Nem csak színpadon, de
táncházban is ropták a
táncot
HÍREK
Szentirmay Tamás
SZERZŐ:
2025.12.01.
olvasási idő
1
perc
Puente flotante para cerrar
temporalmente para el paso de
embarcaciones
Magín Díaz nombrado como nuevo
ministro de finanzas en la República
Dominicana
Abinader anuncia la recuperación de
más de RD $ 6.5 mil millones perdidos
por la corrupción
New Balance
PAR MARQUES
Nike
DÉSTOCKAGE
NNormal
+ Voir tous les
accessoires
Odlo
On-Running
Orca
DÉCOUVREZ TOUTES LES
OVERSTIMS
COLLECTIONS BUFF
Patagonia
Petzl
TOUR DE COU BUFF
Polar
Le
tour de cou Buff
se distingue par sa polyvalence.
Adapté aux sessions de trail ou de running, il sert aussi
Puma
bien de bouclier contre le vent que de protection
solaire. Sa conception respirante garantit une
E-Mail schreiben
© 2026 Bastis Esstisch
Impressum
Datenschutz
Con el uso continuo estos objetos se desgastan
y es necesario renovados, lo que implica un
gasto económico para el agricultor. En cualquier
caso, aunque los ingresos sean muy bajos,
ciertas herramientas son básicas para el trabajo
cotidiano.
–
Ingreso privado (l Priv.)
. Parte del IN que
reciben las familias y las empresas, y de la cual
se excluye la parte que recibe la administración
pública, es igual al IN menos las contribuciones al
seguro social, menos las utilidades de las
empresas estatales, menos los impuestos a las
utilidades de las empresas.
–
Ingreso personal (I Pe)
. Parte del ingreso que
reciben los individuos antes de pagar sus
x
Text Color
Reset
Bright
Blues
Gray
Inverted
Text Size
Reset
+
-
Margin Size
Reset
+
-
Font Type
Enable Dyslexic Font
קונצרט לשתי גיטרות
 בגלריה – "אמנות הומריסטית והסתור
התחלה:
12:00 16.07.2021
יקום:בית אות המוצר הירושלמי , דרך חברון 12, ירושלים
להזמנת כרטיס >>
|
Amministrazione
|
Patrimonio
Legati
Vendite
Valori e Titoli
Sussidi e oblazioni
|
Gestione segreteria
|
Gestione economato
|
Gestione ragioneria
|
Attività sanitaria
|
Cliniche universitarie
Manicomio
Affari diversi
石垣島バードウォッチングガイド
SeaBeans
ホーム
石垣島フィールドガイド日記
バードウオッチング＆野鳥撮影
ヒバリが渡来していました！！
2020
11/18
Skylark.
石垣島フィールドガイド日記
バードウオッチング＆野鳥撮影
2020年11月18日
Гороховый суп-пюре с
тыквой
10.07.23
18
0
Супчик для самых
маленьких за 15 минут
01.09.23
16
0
****************
Directions
Output all of the entries without altering a single word.

Response
Nem csak színpadon, de
táncházban is ropták a
táncot
HÍREK
Szentirmay Tamás
SZERZŐ:
2025.12.01.
olvasási idő
1
perc
Puente flotante para cerrar
temporalmente para el paso de
embarcaciones
Magín Díaz nombrado como nuevo
ministro de finanzas en la República
Dominicana
Abinader anuncia la recuperación de
más de RD $ 6.5 mil millones perdidos
por la corrupción
New Balance
PAR MARQUES
Nike
DÉSTOCKAGE
NNormal
+ Voir tous les
accessoires
Odlo
On-Running
Orca
DÉCOUVREZ TOUTES LES
OVERSTIMS
COLLECTIONS BUFF
Patagonia
Petzl
TOUR DE COU BUFF
Polar
Le
tour de cou Buff
se distingue par sa polyvalence.
Adapté aux sessions de trail ou de running, il sert aussi
Puma
bien de bouclier contre le vent que de protection
solaire. Sa conception respirante garantit une
E-Mail schreiben
© 2026 Bastis Esstisch
Impressum
Datenschutz
Con el uso continuo estos objetos se desgastan
y es necesario renovados, lo que implica un
gasto económico para el agricultor. En cualquier
caso, aunque los ingresos sean muy bajos,
ciertas herramientas son básicas para el trabajo
cotidiano.
–
Ingreso privado (l Priv.)
. Parte del IN que
reciben las familias y las empresas, y de la cual
se excluye la parte que recibe la administración
pública, es igual al IN menos las contribuciones al
seguro social, menos las utilidades de las
empresas estatales, menos los impuestos a las
utilidades de las empresas.
–
Ingreso personal (I Pe)
. Parte del ingreso que
reciben los individuos antes de pagar sus
x
Text Color
Reset
Bright
Blues
Gray
Inverted
Text Size
Reset
+
-
Margin Size
Reset
+
-
Font Type
Enable Dyslexic Font
קונצרט לשתי גיטרות
 בגלריה – "אמנות הומריסטית והסתור
התחלה:
12:00 16.07.2021
יקום:בית אות המוצר הירושלמי , דרך חברון 12, ירושלים
להזמנת כרטיס >>
|
Amministrazione
|
Patrimonio
Legati
Vendite
Valori e Titoli
Sussidi e oblazioni
|
Gestione segreteria
|
Gestione economato
|
Gestione ragioneria
|
Attività sanitaria
|
Cliniche universitarie
Manicomio
Affari diversi
石垣島バードウォッチングガイド
SeaBeans
ホーム
石垣島フィールドガイド日記
バードウオッチング＆野鳥撮影
ヒバリが渡来していました！！
2020
11/18
Skylark.
石垣島フィールドガイド日記
バードウオッチング＆野鳥撮影
2020年11月18日
Гороховый суп-пюре с
тыквой
10.07.23
18
0
Супчик для самых
маленьких за 15 минут
01.09.23
16
0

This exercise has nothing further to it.